Sözünü tahkik ederek söyleyen, bundan yan çizmeyen ve değiştirmeyenin sözüne kulak ver.

Bütün ashabı sevmek benim yolumdur, bu sevgiyle onlara yakın olmayı, Allah’a yakın olmaya bir vesile (yol) sayarım.

Herbirisinin pek açık-seçik kadri ve fazileti vardır, fakat aralarından es-Sıddiyk daha da faziletlidir.

Kur’an hakkında âyetlerinde geçenleri söylerim, o kadimdir, Allah tarafından indirilmiştir.

İlahi sıfata dair bütün âyetleri ilk tarzda nakledildiği şekilde hak olarak kabul ederim.

Bunun mesuliyetini de bu nakli yapanlara havale ederim ve bu hususta hertürlü tahayyüle karşı onu korurum.

Kur’ân’ı bir kenara itip de söylediği söze: el-Ahtal dedi ki... diye delil getiren ne çirkin iş yapmış olur!

Mü’minler Rablerini hak olarak göreceklerdir. Ve keyfiyetsiz olarak (hadiste belirtildiği üzere) semaya iner.

Mizanı ve kendisinden içip, susuzluğumu gidereceğimi ümit ettiğim Havzı ikrar ve kabul ederim.

Aynı şekilde cehennemin üstünde uzatılacak sıratı da. Muvahhid olanları kurtulacak, diğerleri ise terkedileceklerdir.
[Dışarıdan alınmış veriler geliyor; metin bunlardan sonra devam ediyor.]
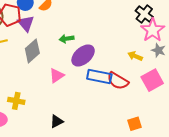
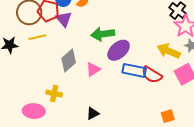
green arrow: (66, 39) -> (103, 34), size x1.6
gray diamond: (32, 51) -> (69, 61), moved
yellow arrow: (135, 56) -> (169, 51), size x1.6

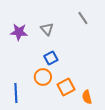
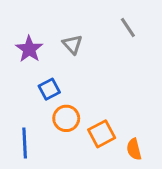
purple star: (19, 32) -> (29, 49), turned 30
blue square: (51, 58) -> (49, 89), moved

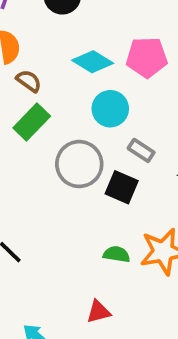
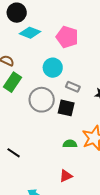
pink pentagon: (147, 57) -> (67, 37), turned 30
cyan diamond: (93, 62) -> (30, 33), moved

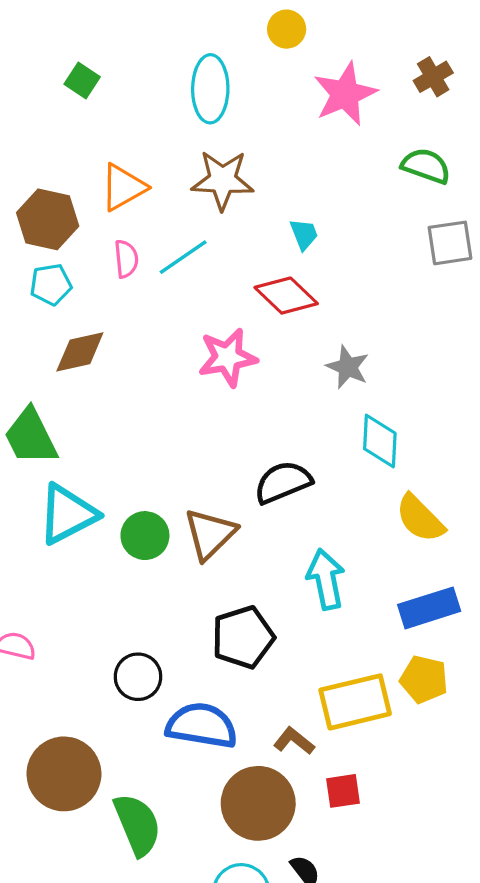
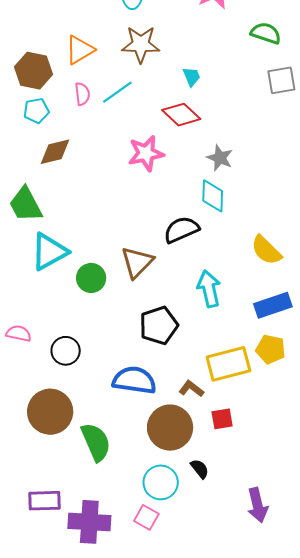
cyan diamond: (380, 441) -> (213, 196), moved
green circle: (145, 536) -> (91, 278), moved
black circle: (138, 677) -> (66, 351), moved

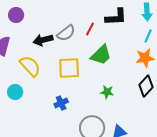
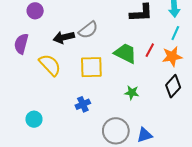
red line: (90, 29) -> (150, 50), moved
green trapezoid: (101, 55) -> (125, 53), turned -110
cyan circle: (15, 92) -> (34, 119), moved

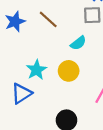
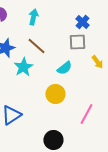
cyan star: (36, 70) -> (23, 67), moved

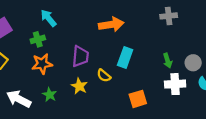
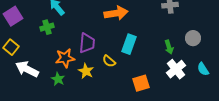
gray circle: (193, 63) -> (193, 38), moved
orange star: (42, 64) -> (65, 58), moved
white cross: (175, 84) -> (176, 69), turned -36
white arrow: (19, 99) -> (27, 69), moved

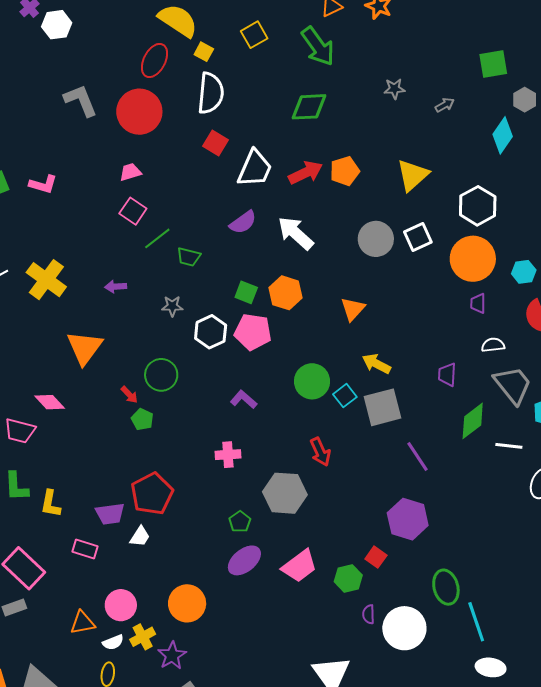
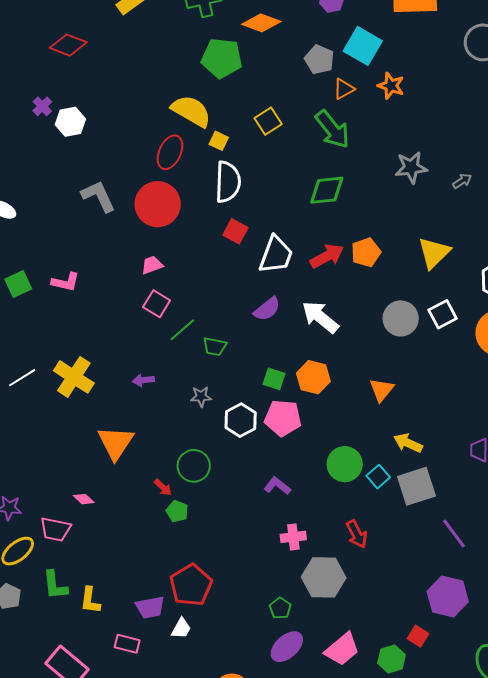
gray star: (394, 89) -> (411, 167), size x1.5
pink diamond: (50, 402) -> (84, 499), size x0.7
pink cross: (228, 455) -> (293, 537), moved

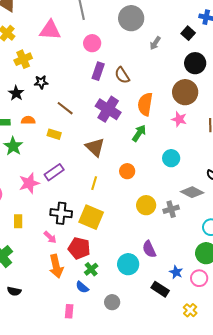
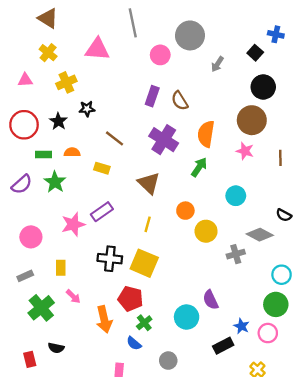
pink circle: (92, 43) -> (160, 55), moved
yellow circle: (146, 205) -> (206, 231), moved
pink arrow: (50, 237) -> (73, 296), moved
black rectangle: (160, 289) -> (223, 346), turned -60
Cehennem ateşine bedbaht olan bir kimse ilahi hikmet gereği girecektir, takva sahibi olan kişi de aynı şekilde cennete girecektir.

Canlı ve aklı başında herkesin kabrinde ameli kendisiyle birlikte olacak ve ona kabirde soru sorulacaktır.

İşte Şafîi’nin de, Malik’in de, Ebu Hanife’nin de sonra da Ahmed’in de nakledilegelen akidesi budur.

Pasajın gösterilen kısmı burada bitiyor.